(Records from a data collection)
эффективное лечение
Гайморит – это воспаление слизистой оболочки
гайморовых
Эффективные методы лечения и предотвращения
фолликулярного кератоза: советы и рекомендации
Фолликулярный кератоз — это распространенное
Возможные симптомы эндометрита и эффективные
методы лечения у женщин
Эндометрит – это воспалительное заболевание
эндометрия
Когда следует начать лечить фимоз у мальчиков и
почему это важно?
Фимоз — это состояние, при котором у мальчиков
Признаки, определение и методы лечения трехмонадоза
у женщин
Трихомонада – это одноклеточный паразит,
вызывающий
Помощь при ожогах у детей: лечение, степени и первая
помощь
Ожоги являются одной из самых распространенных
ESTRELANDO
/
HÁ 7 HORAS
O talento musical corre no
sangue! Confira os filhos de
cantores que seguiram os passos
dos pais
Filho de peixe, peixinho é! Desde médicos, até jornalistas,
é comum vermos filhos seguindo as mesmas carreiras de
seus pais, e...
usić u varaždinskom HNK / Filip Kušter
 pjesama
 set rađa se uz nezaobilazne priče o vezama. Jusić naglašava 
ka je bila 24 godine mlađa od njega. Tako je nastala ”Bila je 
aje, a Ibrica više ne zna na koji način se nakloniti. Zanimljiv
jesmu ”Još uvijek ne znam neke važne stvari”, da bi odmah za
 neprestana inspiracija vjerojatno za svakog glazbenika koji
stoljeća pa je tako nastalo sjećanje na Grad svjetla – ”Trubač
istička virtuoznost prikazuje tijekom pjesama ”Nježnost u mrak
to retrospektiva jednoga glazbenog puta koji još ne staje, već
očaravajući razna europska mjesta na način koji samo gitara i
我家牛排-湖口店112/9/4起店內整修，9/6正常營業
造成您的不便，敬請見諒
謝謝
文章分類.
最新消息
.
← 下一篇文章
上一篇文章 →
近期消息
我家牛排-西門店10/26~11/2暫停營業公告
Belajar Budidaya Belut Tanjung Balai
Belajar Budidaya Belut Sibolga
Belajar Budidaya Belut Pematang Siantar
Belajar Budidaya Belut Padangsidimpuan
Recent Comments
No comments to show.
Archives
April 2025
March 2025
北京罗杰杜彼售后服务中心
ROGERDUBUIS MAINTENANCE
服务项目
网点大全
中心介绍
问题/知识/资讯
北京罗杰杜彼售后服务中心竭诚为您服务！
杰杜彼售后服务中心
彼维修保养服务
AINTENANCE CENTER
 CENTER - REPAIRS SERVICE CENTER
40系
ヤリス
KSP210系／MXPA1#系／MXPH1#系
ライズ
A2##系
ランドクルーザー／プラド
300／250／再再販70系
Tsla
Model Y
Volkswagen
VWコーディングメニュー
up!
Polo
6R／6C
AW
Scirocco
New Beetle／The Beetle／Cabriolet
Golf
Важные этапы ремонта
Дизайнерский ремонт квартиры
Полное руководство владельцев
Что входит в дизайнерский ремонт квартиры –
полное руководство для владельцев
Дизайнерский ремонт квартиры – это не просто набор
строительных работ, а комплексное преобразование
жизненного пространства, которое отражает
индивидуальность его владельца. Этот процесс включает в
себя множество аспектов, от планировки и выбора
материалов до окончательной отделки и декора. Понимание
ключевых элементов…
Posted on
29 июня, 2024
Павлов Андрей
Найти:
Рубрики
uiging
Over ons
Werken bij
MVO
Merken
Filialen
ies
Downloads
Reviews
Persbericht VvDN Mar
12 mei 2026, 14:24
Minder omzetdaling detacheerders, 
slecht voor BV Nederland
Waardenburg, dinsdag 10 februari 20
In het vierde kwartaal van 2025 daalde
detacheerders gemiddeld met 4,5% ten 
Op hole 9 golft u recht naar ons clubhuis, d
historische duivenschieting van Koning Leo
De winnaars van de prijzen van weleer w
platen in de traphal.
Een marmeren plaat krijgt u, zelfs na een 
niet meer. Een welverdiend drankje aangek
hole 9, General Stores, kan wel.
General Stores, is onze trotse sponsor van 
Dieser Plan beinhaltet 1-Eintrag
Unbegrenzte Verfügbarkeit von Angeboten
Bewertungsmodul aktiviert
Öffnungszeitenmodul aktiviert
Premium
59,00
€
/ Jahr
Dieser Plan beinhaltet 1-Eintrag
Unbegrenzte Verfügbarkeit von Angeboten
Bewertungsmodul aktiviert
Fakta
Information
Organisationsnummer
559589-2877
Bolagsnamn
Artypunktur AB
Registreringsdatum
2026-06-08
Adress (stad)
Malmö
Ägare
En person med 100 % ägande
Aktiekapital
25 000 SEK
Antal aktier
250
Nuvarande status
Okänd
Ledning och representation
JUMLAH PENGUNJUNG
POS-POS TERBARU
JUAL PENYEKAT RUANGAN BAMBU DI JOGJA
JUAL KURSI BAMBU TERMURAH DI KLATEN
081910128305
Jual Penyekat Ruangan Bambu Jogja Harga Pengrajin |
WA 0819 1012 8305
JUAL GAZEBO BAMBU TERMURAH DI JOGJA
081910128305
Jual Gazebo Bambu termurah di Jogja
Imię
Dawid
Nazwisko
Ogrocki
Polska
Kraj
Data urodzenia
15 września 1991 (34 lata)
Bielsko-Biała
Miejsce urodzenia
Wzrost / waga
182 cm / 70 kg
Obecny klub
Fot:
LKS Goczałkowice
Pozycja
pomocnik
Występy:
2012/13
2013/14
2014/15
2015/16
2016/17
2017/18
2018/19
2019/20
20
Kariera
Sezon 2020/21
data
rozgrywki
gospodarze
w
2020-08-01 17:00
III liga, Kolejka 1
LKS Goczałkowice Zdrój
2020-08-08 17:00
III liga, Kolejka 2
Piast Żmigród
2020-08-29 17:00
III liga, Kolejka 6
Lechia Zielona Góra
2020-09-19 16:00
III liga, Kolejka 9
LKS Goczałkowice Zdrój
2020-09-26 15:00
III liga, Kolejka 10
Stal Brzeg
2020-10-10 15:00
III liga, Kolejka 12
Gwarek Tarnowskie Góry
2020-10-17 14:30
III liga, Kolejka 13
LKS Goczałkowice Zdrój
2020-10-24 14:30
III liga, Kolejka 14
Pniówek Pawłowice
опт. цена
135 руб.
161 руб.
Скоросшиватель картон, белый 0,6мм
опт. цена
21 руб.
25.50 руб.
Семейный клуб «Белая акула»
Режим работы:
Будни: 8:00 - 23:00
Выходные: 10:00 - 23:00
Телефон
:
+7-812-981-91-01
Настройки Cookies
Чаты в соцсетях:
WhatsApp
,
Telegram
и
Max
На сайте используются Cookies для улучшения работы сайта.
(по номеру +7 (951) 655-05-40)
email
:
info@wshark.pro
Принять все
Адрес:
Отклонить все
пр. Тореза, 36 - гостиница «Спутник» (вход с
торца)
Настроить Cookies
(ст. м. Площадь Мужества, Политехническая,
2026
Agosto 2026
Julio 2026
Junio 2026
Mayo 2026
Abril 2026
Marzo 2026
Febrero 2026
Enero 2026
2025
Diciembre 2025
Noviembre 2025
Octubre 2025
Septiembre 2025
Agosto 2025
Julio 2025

:: Your instructions ::
All of the records must be repeated exactly.

:: Task answer ::
эффективное лечение
Гайморит – это воспаление слизистой оболочки
гайморовых
Эффективные методы лечения и предотвращения
фолликулярного кератоза: советы и рекомендации
Фолликулярный кератоз — это распространенное
Возможные симптомы эндометрита и эффективные
методы лечения у женщин
Эндометрит – это воспалительное заболевание
эндометрия
Когда следует начать лечить фимоз у мальчиков и
почему это важно?
Фимоз — это состояние, при котором у мальчиков
Признаки, определение и методы лечения трехмонадоза
у женщин
Трихомонада – это одноклеточный паразит,
вызывающий
Помощь при ожогах у детей: лечение, степени и первая
помощь
Ожоги являются одной из самых распространенных
ESTRELANDO
/
HÁ 7 HORAS
O talento musical corre no
sangue! Confira os filhos de
cantores que seguiram os passos
dos pais
Filho de peixe, peixinho é! Desde médicos, até jornalistas,
é comum vermos filhos seguindo as mesmas carreiras de
seus pais, e...
usić u varaždinskom HNK / Filip Kušter
 pjesama
 set rađa se uz nezaobilazne priče o vezama. Jusić naglašava 
ka je bila 24 godine mlađa od njega. Tako je nastala ”Bila je 
aje, a Ibrica više ne zna na koji način se nakloniti. Zanimljiv
jesmu ”Još uvijek ne znam neke važne stvari”, da bi odmah za
 neprestana inspiracija vjerojatno za svakog glazbenika koji
stoljeća pa je tako nastalo sjećanje na Grad svjetla – ”Trubač
istička virtuoznost prikazuje tijekom pjesama ”Nježnost u mrak
to retrospektiva jednoga glazbenog puta koji još ne staje, već
očaravajući razna europska mjesta na način koji samo gitara i
我家牛排-湖口店112/9/4起店內整修，9/6正常營業
造成您的不便，敬請見諒
謝謝
文章分類.
最新消息
.
← 下一篇文章
上一篇文章 →
近期消息
我家牛排-西門店10/26~11/2暫停營業公告
Belajar Budidaya Belut Tanjung Balai
Belajar Budidaya Belut Sibolga
Belajar Budidaya Belut Pematang Siantar
Belajar Budidaya Belut Padangsidimpuan
Recent Comments
No comments to show.
Archives
April 2025
March 2025
北京罗杰杜彼售后服务中心
ROGERDUBUIS MAINTENANCE
服务项目
网点大全
中心介绍
问题/知识/资讯
北京罗杰杜彼售后服务中心竭诚为您服务！
杰杜彼售后服务中心
彼维修保养服务
AINTENANCE CENTER
 CENTER - REPAIRS SERVICE CENTER
40系
ヤリス
KSP210系／MXPA1#系／MXPH1#系
ライズ
A2##系
ランドクルーザー／プラド
300／250／再再販70系
Tsla
Model Y
Volkswagen
VWコーディングメニュー
up!
Polo
6R／6C
AW
Scirocco
New Beetle／The Beetle／Cabriolet
Golf
Важные этапы ремонта
Дизайнерский ремонт квартиры
Полное руководство владельцев
Что входит в дизайнерский ремонт квартиры –
полное руководство для владельцев
Дизайнерский ремонт квартиры – это не просто набор
строительных работ, а комплексное преобразование
жизненного пространства, которое отражает
индивидуальность его владельца. Этот процесс включает в
себя множество аспектов, от планировки и выбора
материалов до окончательной отделки и декора. Понимание
ключевых элементов…
Posted on
29 июня, 2024
Павлов Андрей
Найти:
Рубрики
uiging
Over ons
Werken bij
MVO
Merken
Filialen
ies
Downloads
Reviews
Persbericht VvDN Mar
12 mei 2026, 14:24
Minder omzetdaling detacheerders, 
slecht voor BV Nederland
Waardenburg, dinsdag 10 februari 20
In het vierde kwartaal van 2025 daalde
detacheerders gemiddeld met 4,5% ten 
Op hole 9 golft u recht naar ons clubhuis, d
historische duivenschieting van Koning Leo
De winnaars van de prijzen van weleer w
platen in de traphal.
Een marmeren plaat krijgt u, zelfs na een 
niet meer. Een welverdiend drankje aangek
hole 9, General Stores, kan wel.
General Stores, is onze trotse sponsor van 
Dieser Plan beinhaltet 1-Eintrag
Unbegrenzte Verfügbarkeit von Angeboten
Bewertungsmodul aktiviert
Öffnungszeitenmodul aktiviert
Premium
59,00
€
/ Jahr
Dieser Plan beinhaltet 1-Eintrag
Unbegrenzte Verfügbarkeit von Angeboten
Bewertungsmodul aktiviert
Fakta
Information
Organisationsnummer
559589-2877
Bolagsnamn
Artypunktur AB
Registreringsdatum
2026-06-08
Adress (stad)
Malmö
Ägare
En person med 100 % ägande
Aktiekapital
25 000 SEK
Antal aktier
250
Nuvarande status
Okänd
Ledning och representation
JUMLAH PENGUNJUNG
POS-POS TERBARU
JUAL PENYEKAT RUANGAN BAMBU DI JOGJA
JUAL KURSI BAMBU TERMURAH DI KLATEN
081910128305
Jual Penyekat Ruangan Bambu Jogja Harga Pengrajin |
WA 0819 1012 8305
JUAL GAZEBO BAMBU TERMURAH DI JOGJA
081910128305
Jual Gazebo Bambu termurah di Jogja
Imię
Dawid
Nazwisko
Ogrocki
Polska
Kraj
Data urodzenia
15 września 1991 (34 lata)
Bielsko-Biała
Miejsce urodzenia
Wzrost / waga
182 cm / 70 kg
Obecny klub
Fot:
LKS Goczałkowice
Pozycja
pomocnik
Występy:
2012/13
2013/14
2014/15
2015/16
2016/17
2017/18
2018/19
2019/20
20
Kariera
Sezon 2020/21
data
rozgrywki
gospodarze
w
2020-08-01 17:00
III liga, Kolejka 1
LKS Goczałkowice Zdrój
2020-08-08 17:00
III liga, Kolejka 2
Piast Żmigród
2020-08-29 17:00
III liga, Kolejka 6
Lechia Zielona Góra
2020-09-19 16:00
III liga, Kolejka 9
LKS Goczałkowice Zdrój
2020-09-26 15:00
III liga, Kolejka 10
Stal Brzeg
2020-10-10 15:00
III liga, Kolejka 12
Gwarek Tarnowskie Góry
2020-10-17 14:30
III liga, Kolejka 13
LKS Goczałkowice Zdrój
2020-10-24 14:30
III liga, Kolejka 14
Pniówek Pawłowice
опт. цена
135 руб.
161 руб.
Скоросшиватель картон, белый 0,6мм
опт. цена
21 руб.
25.50 руб.
Семейный клуб «Белая акула»
Режим работы:
Будни: 8:00 - 23:00
Выходные: 10:00 - 23:00
Телефон
:
+7-812-981-91-01
Настройки Cookies
Чаты в соцсетях:
WhatsApp
,
Telegram
и
Max
На сайте используются Cookies для улучшения работы сайта.
(по номеру +7 (951) 655-05-40)
email
:
info@wshark.pro
Принять все
Адрес:
Отклонить все
пр. Тореза, 36 - гостиница «Спутник» (вход с
торца)
Настроить Cookies
(ст. м. Площадь Мужества, Политехническая,
2026
Agosto 2026
Julio 2026
Junio 2026
Mayo 2026
Abril 2026
Marzo 2026
Febrero 2026
Enero 2026
2025
Diciembre 2025
Noviembre 2025
Octubre 2025
Septiembre 2025
Agosto 2025
Julio 2025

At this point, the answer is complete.